EXERCISE GOAL ▸
Repeat exactly the line that contains "Paroles Urbaines" and every line after it, down to the last line of the entries below. Do not include pictures.

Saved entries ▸
>>>>>

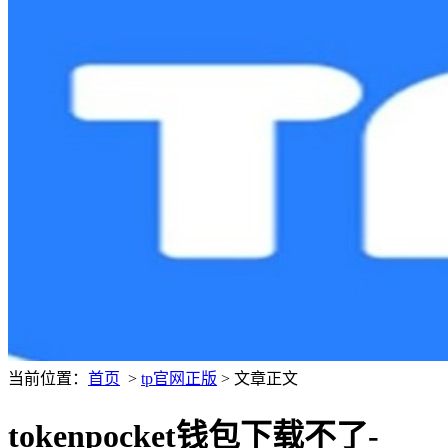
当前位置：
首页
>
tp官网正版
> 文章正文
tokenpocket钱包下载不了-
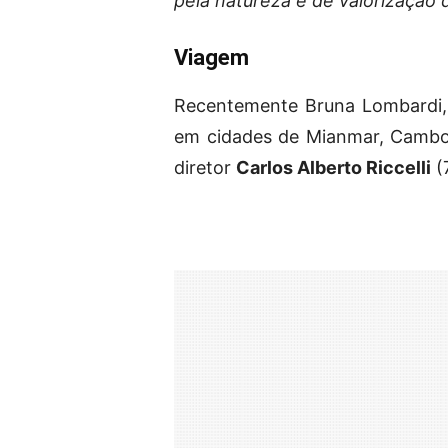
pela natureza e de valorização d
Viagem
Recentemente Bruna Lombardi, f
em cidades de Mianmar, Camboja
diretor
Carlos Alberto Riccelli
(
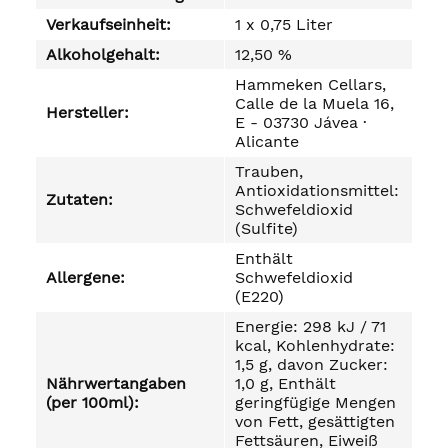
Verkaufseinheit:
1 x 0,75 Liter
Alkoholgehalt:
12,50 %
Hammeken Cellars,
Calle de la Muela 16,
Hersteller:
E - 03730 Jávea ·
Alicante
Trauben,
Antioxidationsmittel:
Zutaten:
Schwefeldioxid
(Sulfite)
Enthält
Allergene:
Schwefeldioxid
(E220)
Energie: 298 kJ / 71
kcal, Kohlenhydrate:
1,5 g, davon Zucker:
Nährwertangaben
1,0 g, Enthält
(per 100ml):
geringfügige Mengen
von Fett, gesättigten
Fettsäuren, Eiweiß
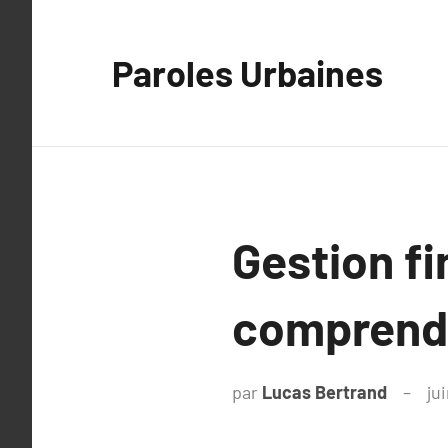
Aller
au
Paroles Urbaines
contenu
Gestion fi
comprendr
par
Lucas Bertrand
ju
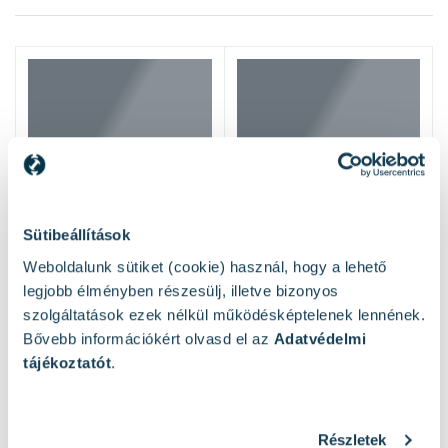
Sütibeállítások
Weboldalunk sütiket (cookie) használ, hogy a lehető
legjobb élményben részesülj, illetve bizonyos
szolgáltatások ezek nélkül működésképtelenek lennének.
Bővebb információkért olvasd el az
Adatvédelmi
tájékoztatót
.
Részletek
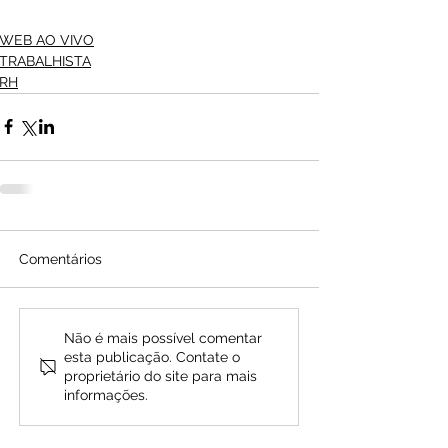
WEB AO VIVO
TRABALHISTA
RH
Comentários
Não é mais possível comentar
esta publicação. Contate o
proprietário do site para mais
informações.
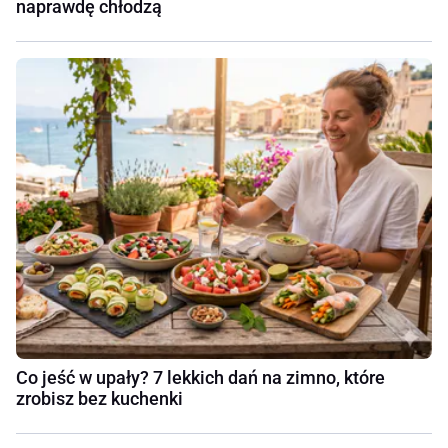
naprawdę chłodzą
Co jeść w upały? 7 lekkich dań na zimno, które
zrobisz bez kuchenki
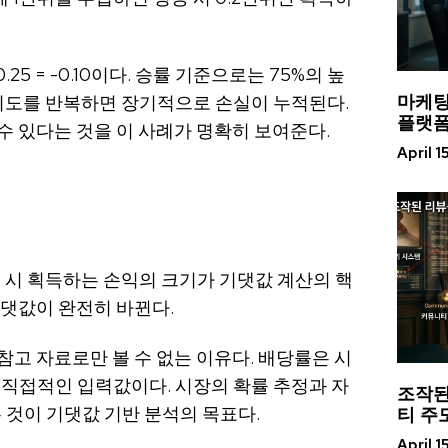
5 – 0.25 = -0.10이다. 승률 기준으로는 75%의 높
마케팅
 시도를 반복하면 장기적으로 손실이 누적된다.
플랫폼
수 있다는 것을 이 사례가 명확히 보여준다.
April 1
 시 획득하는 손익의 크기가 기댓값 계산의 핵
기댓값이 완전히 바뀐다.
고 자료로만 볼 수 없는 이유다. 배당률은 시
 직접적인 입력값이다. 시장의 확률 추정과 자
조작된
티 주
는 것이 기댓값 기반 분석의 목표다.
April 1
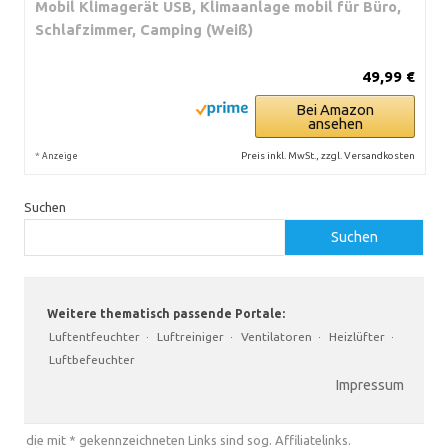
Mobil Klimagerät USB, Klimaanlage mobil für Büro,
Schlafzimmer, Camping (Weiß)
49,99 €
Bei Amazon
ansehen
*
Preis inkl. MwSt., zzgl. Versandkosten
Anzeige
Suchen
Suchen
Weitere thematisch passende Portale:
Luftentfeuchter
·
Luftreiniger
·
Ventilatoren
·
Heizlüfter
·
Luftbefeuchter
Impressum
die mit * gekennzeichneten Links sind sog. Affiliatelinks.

<<<<<

ANSWER SPACE ▸
Paroles Urbaines
contenu
Gestion fi
comprendr
par
Lucas Bertrand
ju
Sütibeállítások
Weboldalunk sütiket (cookie) használ, hogy a lehető
legjobb élményben részesülj, illetve bizonyos
szolgáltatások ezek nélkül működésképtelenek lennének.
Bővebb információkért olvasd el az
Adatvédelmi
tájékoztatót
.
Részletek
WEB AO VIVO
TRABALHISTA
RH
Comentários
Não é mais possível comentar
esta publicação. Contate o
proprietário do site para mais
informações.
naprawdę chłodzą
Co jeść w upały? 7 lekkich dań na zimno, które
zrobisz bez kuchenki
5 – 0.25 = -0.10이다. 승률 기준으로는 75%의 높
마케팅
 시도를 반복하면 장기적으로 손실이 누적된다.
플랫폼
수 있다는 것을 이 사례가 명확히 보여준다.
April 1
 시 획득하는 손익의 크기가 기댓값 계산의 핵
기댓값이 완전히 바뀐다.
고 자료로만 볼 수 없는 이유다. 배당률은 시
 직접적인 입력값이다. 시장의 확률 추정과 자
조작된
티 주
는 것이 기댓값 기반 분석의 목표다.
April 1
Mobil Klimagerät USB, Klimaanlage mobil für Büro,
Schlafzimmer, Camping (Weiß)
49,99 €
Bei Amazon
ansehen
*
Preis inkl. MwSt., zzgl. Versandkosten
Anzeige
Suchen
Suchen
Weitere thematisch passende Portale:
Luftentfeuchter
·
Luftreiniger
·
Ventilatoren
·
Heizlüfter
·
Luftbefeuchter
Impressum
die mit * gekennzeichneten Links sind sog. Affiliatelinks.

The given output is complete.